Project overview
The behaviors of keratinocytes and fibroblasts are coordinated by cytokines diffusing through the fibrin clot and ECM. Studying the detailed mechanisms of the coordinated cellular processes via traditional laboratory models has been challenging. In this project, we constructed intra-cellular gene regulatory networks stochastically determining the cell behaviors of each individual keratinocyte and fibroblast. We also incorporated intercellular communications via the diffusion of major soluble mediators in the fibrin clot and extracellular matrix. Our results suggests that TGF-β can attenuate the strength of PDGF and KGF signals that fibroblasts and keratinocytes receive by promoting ECM synthesis and deposition in the wound space.
Model setup
Side view of wound tissue: Green: fibrin clots; Blue: keratinocytes; Red: fibroblasts; Gray: ECM. The cytokine network regulating cell behaviors.
Results
Reproduce the tissue formation process
Our model can reproduce the wound healing process: fibroblasts migrate into the fibrin clots and synthesize new ECM to form the ECM. At the same time, keratinocytes migrate to cover the wound bed.
Re-epithelialization by keratinocytes and ECM reconstruction by fibroblasts at the meantime.
Comparison of tissue patterns between computational predictions (A, C) and experimental results (B, D). The epithelial "migrating tongue" observed in histological imaging in which the epidermal layer invades the wound space and migrates under the fibrin clot to close the wound, is reproduced in the computational simulation.

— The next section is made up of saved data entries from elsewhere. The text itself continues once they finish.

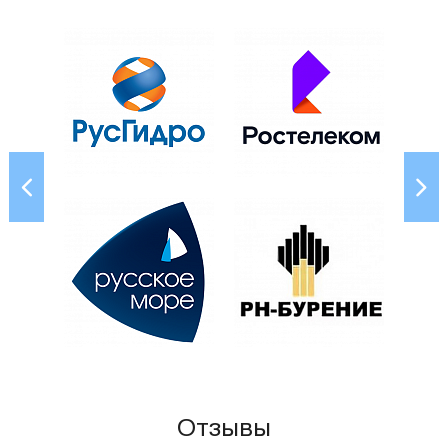
Отзывы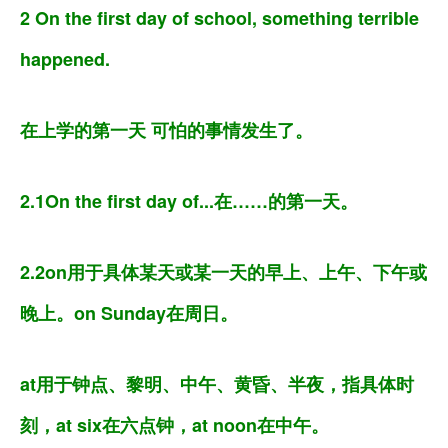
2 On the first day of school, something terrible
happened.
在上学的第一天 可怕的事情发生了。
2.1On the first day of...在……的第一天。
2.2on用于具体某天或某一天的早上、上午、下午或
晚上。on Sunday在周日。
at用于钟点、黎明、中午、黄昏、半夜，指具体时
刻，at six在六点钟，at noon在中午。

Effects of TGF-β on wound healing
We then perturb the TGF-β by by changing its synthesis rate, and study its overall effects on tissue. The wound tissue pattern was significantly changed under perturbed TGF-β synthesis level. Under reduced TGF-β synthesis level, there were in-adequate ECM generated but hyper-proliferation of keratinocyte in the tissue, which was consistent with the symptoms of the disease hyperplasia (J Chan, et al., J. Exp. Med., 2006). Under increased TGF-β synthesis level, there were over-growth of ECM but inhibited proliferation of keratinocyte in the tissue, which was consistent with the symptoms of the disease hypertrophic scar (A Colwell, et al., Plastic & Recon. Surg., 2005). These similarities suggest perturbation of TGF-β pathway might be the cause of these diseases. Our results suggest that the strength of signals, including PDGF, KGF, and TGF-β, need to diffuse through the wound tissue to reach and act on their target cells. Our results suggest that the strength of signals that cells receive from their local environment can be attenuated by the long-distance transport through the matrix between the signal senders and receivers. When TGF-β is upregulated, collagen production is upregulated, then the collagen density that transmits the signals is increased; the signal can therefore be attenuated due to the vast amount of non-specific interactions between cytokines and ECM components. As a result, cell proliferation is down-regulated. Therefore by regulating the ECM mass, the strength of signals that cells receive can be indirectly regulated; this will eventually influence cell behavior.